The gravitational pull of The Vine is strong and it is little surprise that we have settled locally with our own families. Dad loved having us so close, but there was never any expectation – indeed whenever we appeared, his greeting was always one of surprised delight.

Dad loved flowers and plants, rare, exotic ones always grabbing his attention. When travelling in India and Bangladesh, he collected epiphytic orchids and smuggled them back to the UK in Mum’s sponge bag. To his frustration, these orchids never flourished in Quainton so he created the Tibetan plateau at the top of the garden, where he sourced and grew many Himalayan species more suited to our climes.

His garden was his pride and joy, and he eagerly took us on guided tours of the flowers in bloom. Dad was a tough, determined and feisty man and this was reflected in his choice of large and thuggish plants with the tendency to dominate if left unattended for too long, much to Mum’s despair as she fought for some space for her less vigorous specimens.

But there was also a great gentleness about him and thus amongst his treasures were a number of delicate plants that needed much nurturing to survive. He loved beautiful things and in early Spring, the garden puts on a breathtaking show of snowdrops, crocuses and anemones.

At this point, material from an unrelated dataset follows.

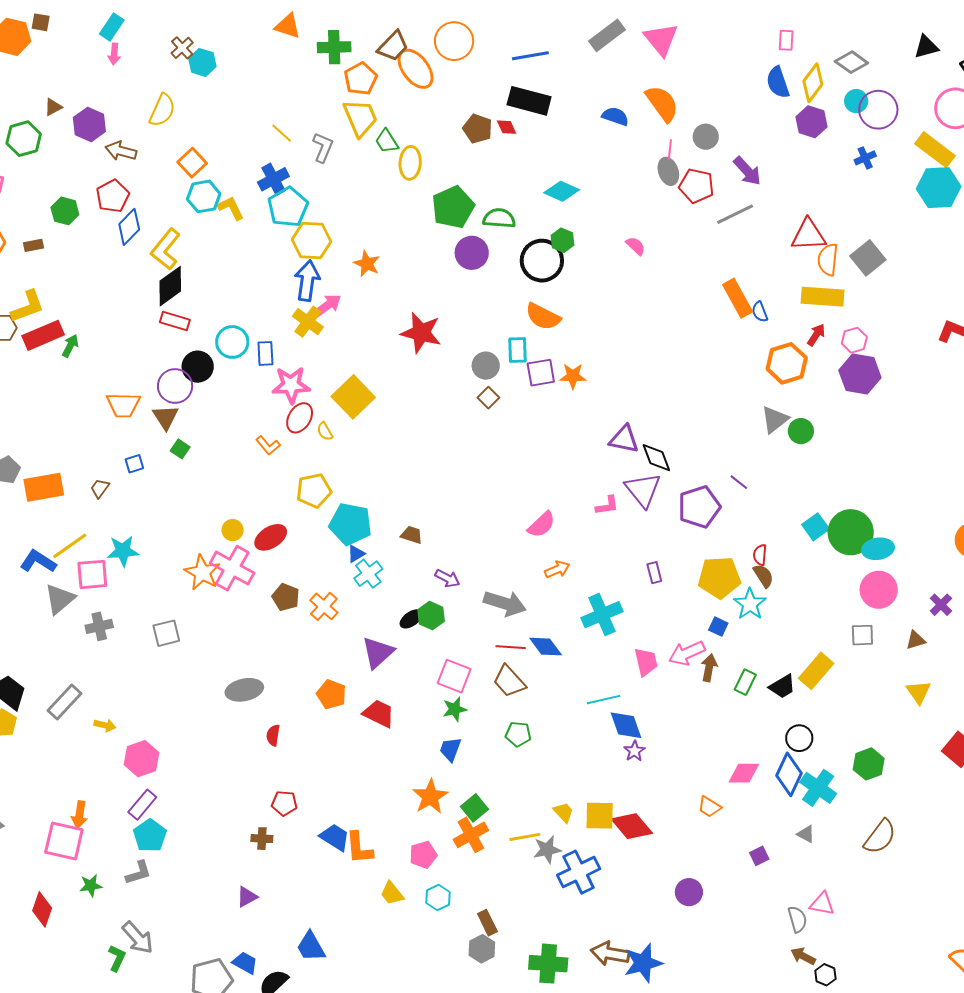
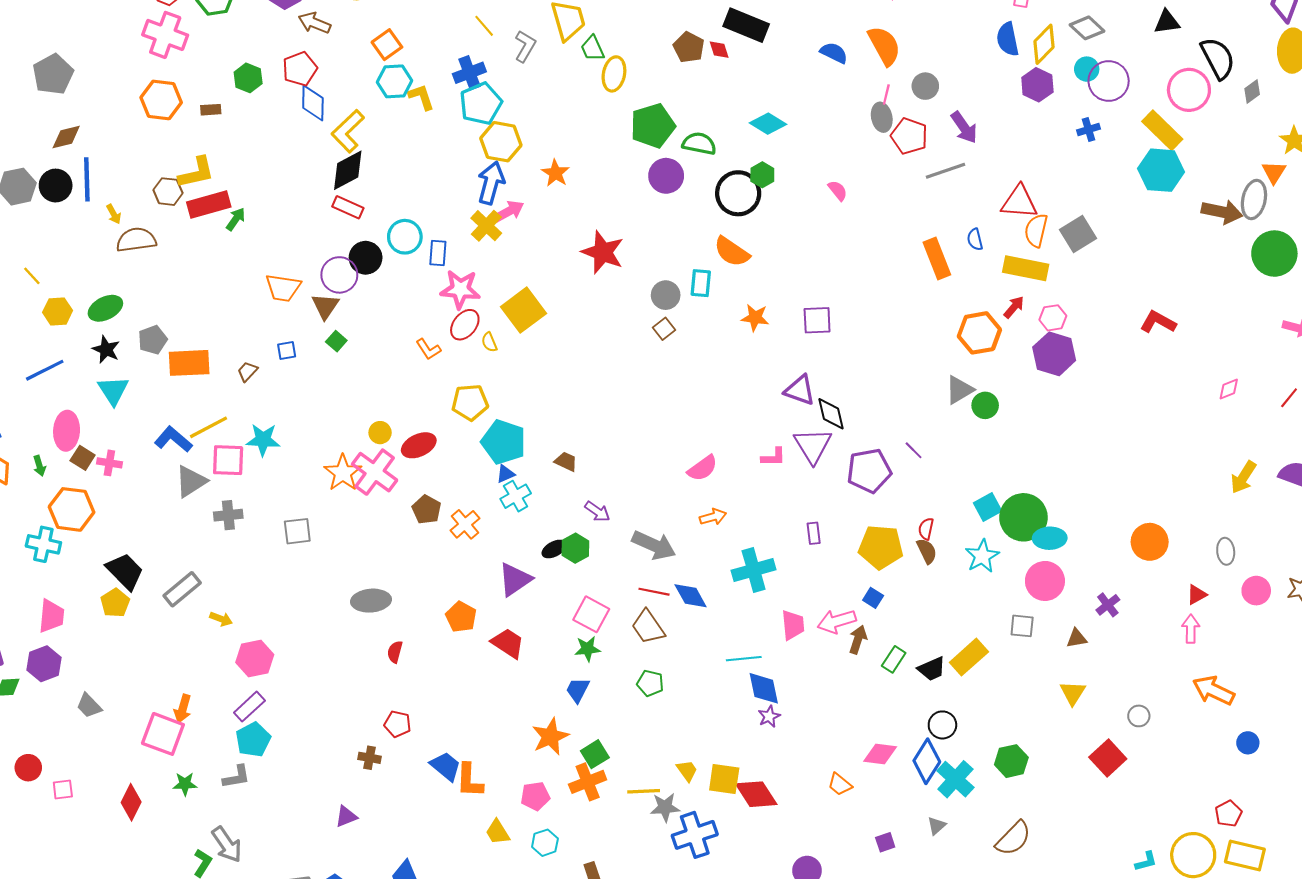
blue diamond: (129, 227) -> (313, 103), turned -51
blue semicircle: (760, 312) -> (975, 239), moved
purple square: (541, 373) -> (817, 320), moved
cyan star: (750, 604) -> (982, 556), moved
gray triangle: (806, 834) -> (937, 826), turned 42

Beautiful, delicate things. He had an eye for intricate detail – and had opinions on fabrics. Before guests arrived, as Mum, elbow deep in kitchen prep marshalled us troops, Dad would disappear into the garden to cut the prettiest blooms and twigs for the table. His appreciation of beauty was with him to the end: speech had become difficult, but his eyes locked on to the intricate knitted pattern of my sweater – and my stripy socks amused him greatly.

He loved the sheer size of our family, enjoyed the company of his sons-in-law, and was proud of his grandchildren. After a lifetime surrounded by women, the boys were always a mystery to him. But as they matured and blossomed into young adults, they began to make sense to him and he thought highly of each and every one.

He relied upon IT input from Adam, Tom and Josh. He admired their ability to advise on all things tech, and grateful that they could sort out the endless computer glitches and retrieve lost and forgotten passwords. He enjoyed many an intellectual conversation with Caitlin. And Sean became his pond dipper, donning waders on a regular basis to move or clean the pump in the fish pond. He observed with amusement the youngest – Toby, Bea and Otta – from a safe distance; ‘they must exhaust you!’ he’d declare to their mothers.

But while Dad loved The Vine, and he wanted to stay there to his very end, he was still prone to flights of fancy – or, viewed less charitably, delusions of grandeur. Not one for conventional retirement plans, he’d fantasise about relocating to a near-ruined castle on the west coast of Scotland – ‘Mum’s not keen,’ he’d chuckle. Or a crumbling palazzo in Venice. Still not keen. So Quainton it was, and here he was content.

 

Jo

Dad was a great walker – we spent our childhood struggling to keep up. He loved the British countryside. It gave him such a sense of freedom and he would embrace all weathers. And long before wild swimming became fashionable, Welsh tarns and Scottish seas always tempted him in for a dip along many a hike.

Beagling with the Old Berkley Beagles was an important pastime in later life. And yet it presented Dad with a huge moral dilemma, which he never resolved – and we didn’t make it any easier for him. To be hunting such a beautiful creature as a hare did not sit well with him, but yet he loved to be in the countryside running across hills and fields with his firm and special friends amongst the Beaglers. In the early days he kept up with the hounds, unhindered by hedges and ditches – and barbed wire fences. Mum lost count of the number of breeches she had to stitch back together.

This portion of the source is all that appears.